Spring break! Jonas and I are leaving cold, snowy Boston for a road trip down south. Not Miami, Fort Lauderdale or Cancun like all the others, but to Washington DC, Philadelphia and Atlantic City – and it’s gonna be great!
We took the bus from Boston to DC Sunday night, ten minutes to midnight. We figured that we could save a night but still have the entire day by taking a night bus. The drive was supposed to take 10 hours, but after half an hour we had to turn back to Boston to drop up a man, who didn’t fell safe in his wheelchair, so the drive took almost 11 hours. We arrived at union Station in DC around 10.30 after not many hours of sleep, but regardless we headed for the hostel to drop off our luggage and the went to see all the monuments and memorials.

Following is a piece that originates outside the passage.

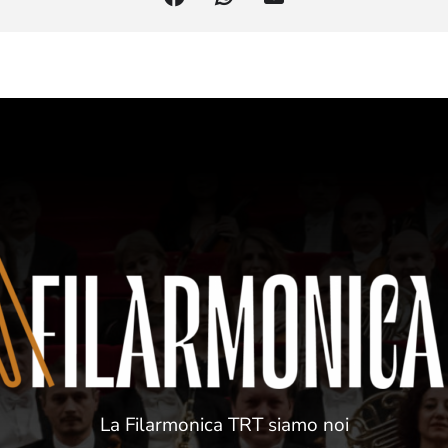
La Filarmonica TRT siamo noi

DC is truly the city of memorials. We walked around the city for most of the day, getting to ten or more memorials, monuments and landmarks. Everything from the well-know like The White House, the Washington, Lincoln and Jefferson Memorial, to the more unknown memorials for Frank Roosevelt, Martin Luther King (who is BU alumni, by the way!) and the fallen in World War II. The weather was really perfect and felt almost summer-like for us, coming from Boston’s subzero degrees to DC’s 15 degrees Celsius.
The second day we went to the US Capitol on a rainy day. It was a really amazing experience – we took a tour around the building and went to both the House of Representatives and the Senate – the Senate was actually in session, when we went there, but it was only a few speeches, not much action. Everything from admission to the guided tours where free, which surprised me a little, but makes good sense, since the Congress should be available to everyone, regardless of income. I finally learned the American system of two champers (House and Senate), but I still don’t fully understand how the power is divided between the two, and how the President fits in to the picture. The system seems way too complex for the common man to understand.
The third (and last) day we went to a few museums, and then we wanted to go to the Arlington Cemetery, where many US Presidents rest and a lot of US soldiers. We took the subway to Pentagon – it was faster, and then we could see that as well – and tried walking to the cemetery from there. We got to a back entrance, but were told that it was restricted area, and we had to go around to the visitors’ entrance. We walked on coming to another entrance, which was also military only (most of the cemetery is military ground). Finally we gave up and ordered an Uber ride to take us to the right entrance, only to find out that the cemetery would close in a few minutes.